Restate the listing below word for word, omitting any images.

Segment Open

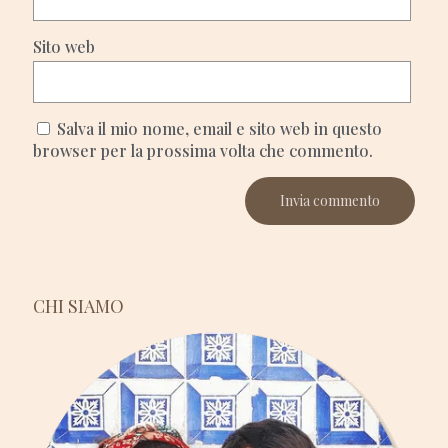
Sito web
Salva il mio nome, email e sito web in questo
browser per la prossima volta che commento.
CHI SIAMO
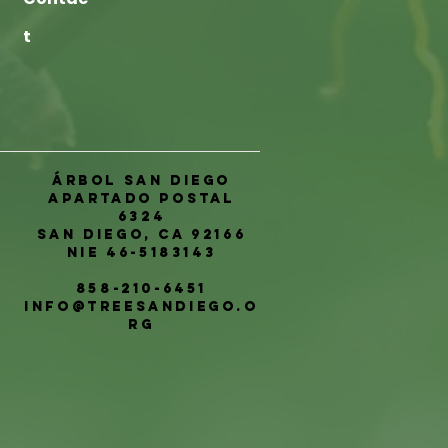
t
Árbol San Diego
Apartado postal
6324
San Diego, CA 92166
NIE 46-5183143
858-210-6451
info@treesandiego.o
rg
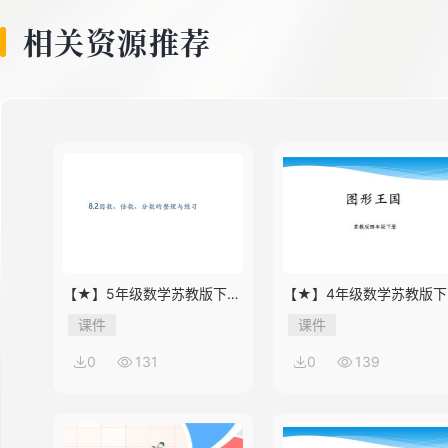
8
相关资源推荐
9
10
11
【★】5年级数学苏教版下册
【★】4年级数学苏教版下
课件第8单元《单元复习》
课件第9单元《单元复习》
课件
课件
12
0
131
0
139
13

Segment Closed

Task result.
Sito web
Salva il mio nome, email e sito web in questo
browser per la prossima volta che commento.
CHI SIAMO
t
Árbol San Diego
Apartado postal
6324
San Diego, CA 92166
NIE 46-5183143
858-210-6451
info@treesandiego.o
rg
8
相关资源推荐
9
10
11
【★】5年级数学苏教版下册
【★】4年级数学苏教版下
课件第8单元《单元复习》
课件第9单元《单元复习》
课件
课件
12
0
131
0
139
13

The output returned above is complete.